Some loves could not be redone, could not be found again.

Should Elena die, Raphael would do his duty—and then he would walk beyond the veil in the hope of finding her once more.

“He also,” Marduk continued, “told me of a relentless series of minor wars during the first few hundred years of his reign, and of a larger war that brought a disease that touches angelkind.”

“Charisemnon, that pus-boil on the earth.” Titus fisted his hand on his thigh.

Marduk nodded in firm agreement. “I have also learned of the Archangel of Death, one who turned her own people into shuffling half-dead shells.”

That wasn’t quite the correct description of the reborn, but no one argued.

“I have heard of Antonicus. And of Astaad, Favashi, and Michaela. Four archangels perhaps forever lost,” Marduk continued. “It is also not the first time in the recent past that such a huge loss has occurred.”

“I did not even know of Narcisse and Bhumi until of late,” Suyin murmured. “So short a time they had as archangels and friends before they turned on each other.”

A hundred years. That was how long Narcisse, Archangel of the Sun, had ruled. Bhumi even less. Her reign as Archangel of Persia had spanned a mere seventy-five years. Their deaths had been a foolish waste.

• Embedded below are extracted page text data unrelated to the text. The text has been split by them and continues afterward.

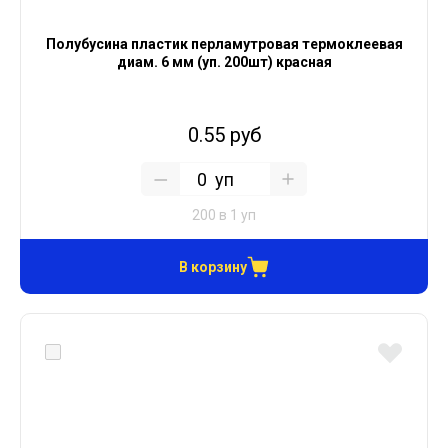
Полубусина пластик перламутровая термоклеевая
диам. 6 мм (уп. 200шт) красная
0.55 руб
уп
200 в 1 уп
В корзину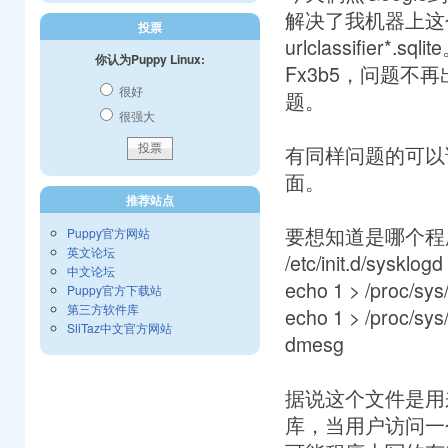
解决了我机器上这个
投票
urlclassifi
你认为Puppy Linux:
Fx3b5，问题
很好
题。
很强大
有同样问题的可以试一下。Pr
面。
推荐站点
要想知道是哪个程
Puppy官方网站
英文论坛
/etc/init.d/sysklogd
中文论坛
echo 1 > /proc/sy
Puppy官方下载站
第三方软件库
echo 1 > /proc/sy
SliTaz中文官方网站
dmesg
据说这个文件是用来存
库，当用户访问一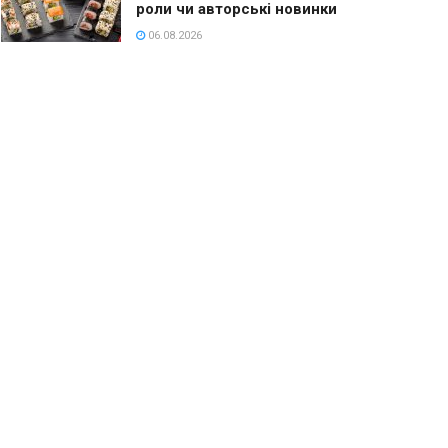
роли чи авторські новинки
06.08.2026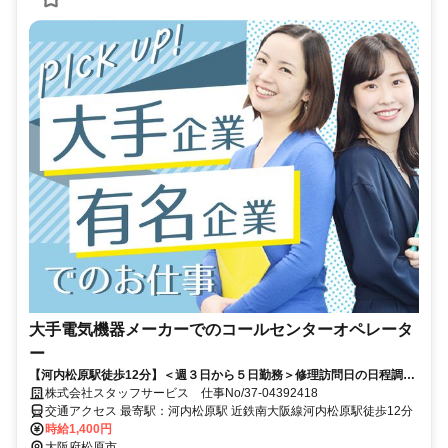
大手電気機器メーカーでのコールセンターオペレータ
ー
【河内松原駅徒歩12分】＜週３日から５日勤務＞修理訪問日の日程調整
など★ 大量募集！
株式会社スタッフサービス 仕事No/37-04392418
交通アクセス 最寄駅：河内松原駅 近鉄南大阪線河内松原駅徒歩12分
時給1,400円
大阪府松原市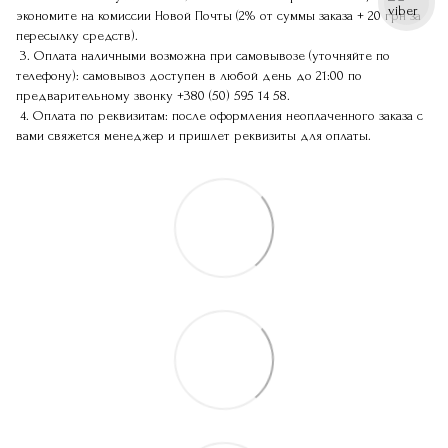
экономите на комиссии Новой Почты (2% от суммы заказа + 20 грн за
пересылку средств).
3. Оплата наличными возможна при самовывозе (уточняйте по
телефону): самовывоз доступен в любой день до 21:00 по
предварительному звонку
+380 (50) 595 14 58
.
4. Оплата по реквизитам: после оформления неоплаченного заказа с
вами свяжется менеджер и пришлет реквизиты для оплаты.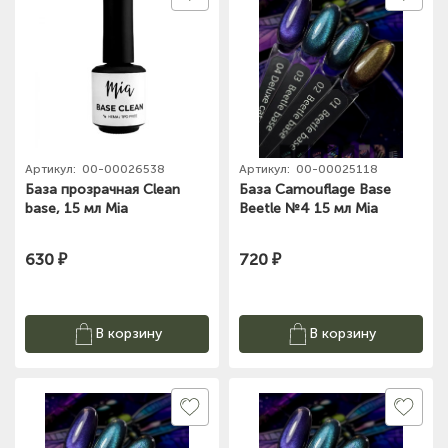
(на карте)
Тел: +7-3852-721-001
(на карте)
Тел: +7-960-965-6706
(на карте)
Артикул:
00-00026538
Артикул:
00-00025118
Тел: +7-960-956-9598
База прозрачная Clean
База Camouflage Base
base, 15 мл Mia
Beetle №4 15 мл Mia
(на карте)
630 ₽
720 ₽
Тел: +7-3852-721-001
В корзину
В корзину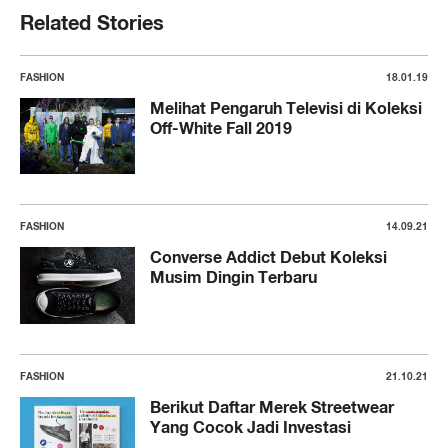
Related Stories
FASHION
18.01.19
Melihat Pengaruh Televisi di Koleksi
Off-White Fall 2019
FASHION
14.09.21
Converse Addict Debut Koleksi
Musim Dingin Terbaru
FASHION
21.10.21
Berikut Daftar Merek Streetwear
Yang Cocok Jadi Investasi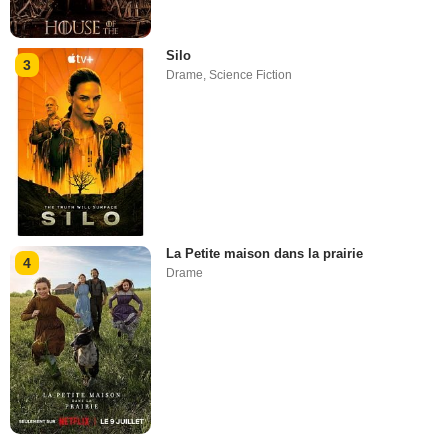
Silo
3
Drame
,
Science Fiction
La Petite maison dans la prairie
4
Drame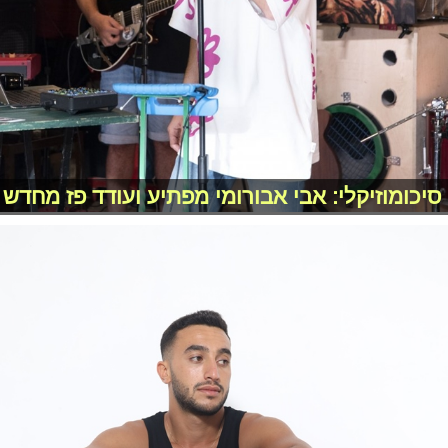
סיכומוזיקלי: אבי אבורומי מפתיע ועודד פז מחדש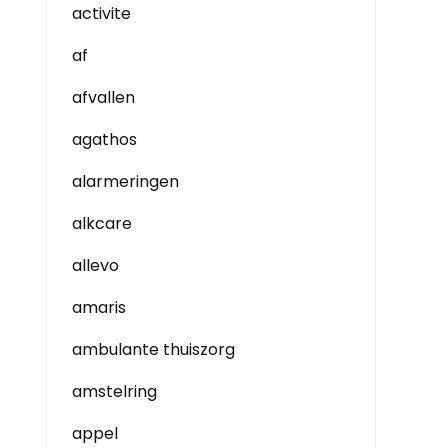
activite
af
afvallen
agathos
alarmeringen
alkcare
allevo
amaris
ambulante thuiszorg
amstelring
appel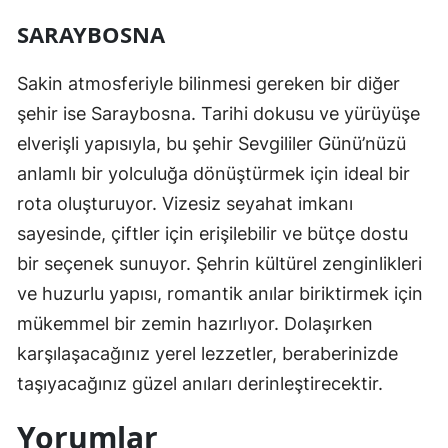
SARAYBOSNA
Sakin atmosferiyle bilinmesi gereken bir diğer
şehir ise Saraybosna. Tarihi dokusu ve yürüyüşe
elverişli yapısıyla, bu şehir Sevgililer Günü’nüzü
anlamlı bir yolculuğa dönüştürmek için ideal bir
rota oluşturuyor. Vizesiz seyahat imkanı
sayesinde, çiftler için erişilebilir ve bütçe dostu
bir seçenek sunuyor. Şehrin kültürel zenginlikleri
ve huzurlu yapısı, romantik anılar biriktirmek için
mükemmel bir zemin hazırlıyor. Dolaşırken
karşılaşacağınız yerel lezzetler, beraberinizde
taşıyacağınız güzel anıları derinleştirecektir.
Yorumlar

“We lost Jariel, too.” Titus’s face burned hot with rage, as it had the day he’d told them of Jariel’s abomination of a murder. “He was to ascend—and he would’ve been a good, strong, and calm-of-mind archangel. But he was killed in cold blood, his brain and body turned to ash but his head left untouched.”

Marduk’s face held as much anger as Titus’s, though he hadn’t known Jariel. “Never have I heard of this kind of atrocity. Only a rare few ascensions can be predicted, but those angels are protected by the Cadre. We understand what it means, comprehend that there is no promise of another ascension should one fail.”

“Don’t forget Uram,” Elijah said, his voice resonant. “The first archangel gone bloodborn in living memory.”

“Yes, he is the worst harbinger of all, worse even than your Archangel of Death. I would say he stands equal to the Archangel of Disease.”

Intrigued, Raphael leaned forward. “Why? Lijuan did the most damage.”

Marduk’s piercing eyes held his, the pupils round at present. “Because Uram and Charisemnon fractured the foundations of our society. Megalomaniacal archangels are to be expected in a race of immortals. But only once before have we become diseased. And never in all existence has an archangel gone bloodborn. Angels, yes, but never an archangel.”

Several people sucked in air.

Elijah frowned. “No, that cannot be so. Lijuan said she’d heard of others in the distant past.”

“I have also heard of such,” Caliane murmured, to a round of nods from the other Ancients. “She did not lie on that.”

Marduk’s smile was grim. “You carry eons of history among you. Which one of you actually knows of a case? Not from gossip, or from tales told around a fire, but true knowledge.”

I killed the last one, did you know?

Lijuan had boasted of that to Raphael, but the one she’d referenced had been an angel, not an archangel. Much as Raphael dug through his memories and knowledge of their history, he couldn’t find a single concrete example of another member of the Cadre who’d gone bloodborn.

“You’re saying they’re just stories?” Zanaya’s scowl did nothing to mar her intense beauty. “How can that be when we’ve all heard the same?”

“Being bloodborn is a primal terror we carry in the blood.” Marduk’s voice itself was a thing primal, guttural. “It is angelkind’s greatest fear. And so we tell stories of it as all peoples tell stories of that which terrifies them most.”

Raphael’s skin chilled, his mind awash in memories of bodies eviscerated and displayed like trophies. “Uram was the only one.”

Marduk nodded. “Add that to the rest, and you have had too many destabilizing events within a short period.”

Only an immortal of Marduk’s age would term a span of over a millennium as short.

“It has ramped up to the extreme in the last quarter century,” Marduk continued, “but even that concentration of events would not have been enough to tip the scales if not for the previous incidents involving the deaths of multiple archangels within as short a lifetime as Raphael’s.”

“Are you saying the Mantle is failing because our kind has suffered shock after shock?” Alexander scowled. “Surely it would’ve fallen before were that the case. This can’t be the most unstable period of all.”

“It is,” Marduk said bluntly. “If we don’t take into account the period that resulted in the eventual birth of the mortals. That was worse. But this... this is another lethal wave in the timeline of angelic history.”

Raphael sat back, his head spinning. He’d thought this chaos of existence normal. The last decade had been one of the most stable he’d ever experienced—and even then, they’d had to deal with lingering reborn and vampiric uprisings. “Are you saying archangels can go entire millennia in peace, without madness, without wars?”